Costello haussa les épaules. « Mon Dieu, je n’en sais rien. L’uniforme de policier, c’est bien la chose à laquelle personne ne fait attention, à moins d’être soi-même un criminel. » Il regarda de nouveau la fille aux jambes écartées sur l’herbe et se retourna. « Ça suffit », dit-il d’une voix calme, avant de rebrousser chemin.

Une demi-heure après, ils remontaient dans la voiture.

« Vous pensez qu’elle va vous livrer des indices cette fois ? demanda Costello.

— On va voir ce que Jeff parvient à trouver. Il nous enverra les renseignements sur la scène de crime et ensuite, on recevra le rapport d’autopsie.

— Vous pensiez vraiment qu’il s’était arrêté de tuer ?

— Parce qu’il ne s’est rien passé pendant un mois ? C’est ce que j’espérais. Je sais, l’espoir ne vaut pas grand-chose, mais je me suis dit que ça ne coûtait rien d’essayer. En fait, je ne sais pas trop ce que je pensais. J’ai passé les dernières semaines à revoir tout le monde, à emmerder les gens en revenant sur des choses qu’ils croyaient derrière eux… »

Irving ne termina pas sa phrase. Il se tourna de côté pour regarder la scène de crime par la vitre.

« L’affaire des Étrangleurs de Hillside avait mobilisé quatre-vingt-quatre policiers, répondit Costello.
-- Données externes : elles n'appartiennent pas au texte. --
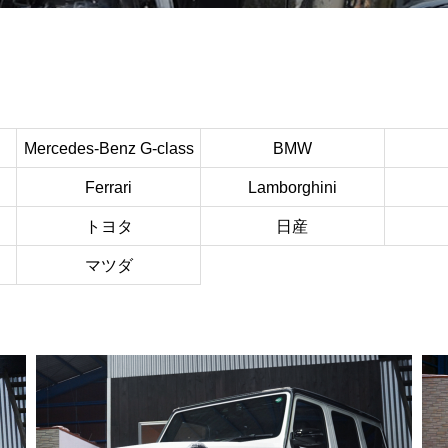
Mercedes-Benz G-class
BMW
Ferrari
Lamborghini
トヨタ
日産
マツダ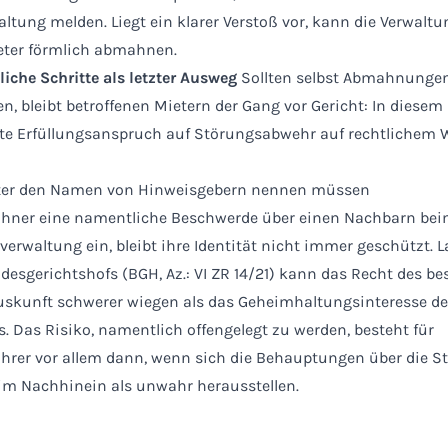
ltung melden. Liegt ein klarer Verstoß vor, kann die Verwalt
eter förmlich abmahnen.
liche Schritte als letzter Ausweg
Sollten selbst Abmahnungen
, bleibt betroffenen Mietern der Gang vor Gericht: In diesem F
te Erfüllungsanspruch auf Störungsabwehr auf rechtlichem 
er den Namen von Hinweisgebern nennen müssen
hner eine namentliche Beschwerde über einen Nachbarn bei
verwaltung ein, bleibt ihre Identität nicht immer geschützt. 
ndesgerichtshofs (BGH, Az.: VI ZR 14/21) kann das Recht des b
uskunft schwerer wiegen als das Geheimhaltungsinteresse d
. Das Risiko, namentlich offengelegt zu werden, besteht für
hrer vor allem dann, wenn sich die Behauptungen über die S
im Nachhinein als unwahr herausstellen.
Dix mille pistes, une récompense de 140 000 dollars et, comme je vous le disais, la rumeur selon laquelle les assassins se faisaient passer pour des policiers. Si bien que les gens ne s’arrêtaient plus quand les policiers le leur demandaient. Du coup, ils ont dû décréter une règle affirmant que si une voiture de police vous demandait de vous arrêter, vous pouviez rouler jusqu’au commissariat le plus proche et ne vous arrêter qu’une fois devant le bâtiment.

— Tout ça est extrêmement réconfortant.

— Pourtant, ils ont quand même fini par les avoir. Ils les ont attrapés.

— Mais combien de morts ? C’est bien ça l’essentiel, non ? Combien de gens vont mourir avant que j’arrive enfin à le stopper ? »

Costello ne dit rien. Il suivit le regard d’Irving. Il compta les arbres, compta les agents en uniforme, compta les voitures qui passaient.

Finalement, il se retourna vers Irving, les yeux comme deux points d’interrogation.

« Quoi ? demanda Irving.

— Vous vous y habituez ?

— Aux gens qui meurent ?

— À tout ce que les gens infligent aux autres. »

Irving fit non de la tête. « J’ai toujours l’impression qu’au moment où je commence à m’y habituer, ils remettent ça et font pire encore. »

42

  L
e téléphone n’arrêtait pas de sonner. Sans ça, Irving aurait peut-être dormi jusqu’à midi.

Son corps semblait lutter contre lui, le tirer avec une sorte de force gravitationnelle profonde.
Reste couché
, lui disait-il.
Si tu continues comme ça, ce genre de chose finira par te tuer
.

Mais le téléphone ne se taisait pas. Irving se leva et marcha jusqu’à la table installée sous la fenêtre. Lorsqu’il décrocha et ânonna son nom, il fut accueilli par la voix de Farraday, qui aboyait furieusement.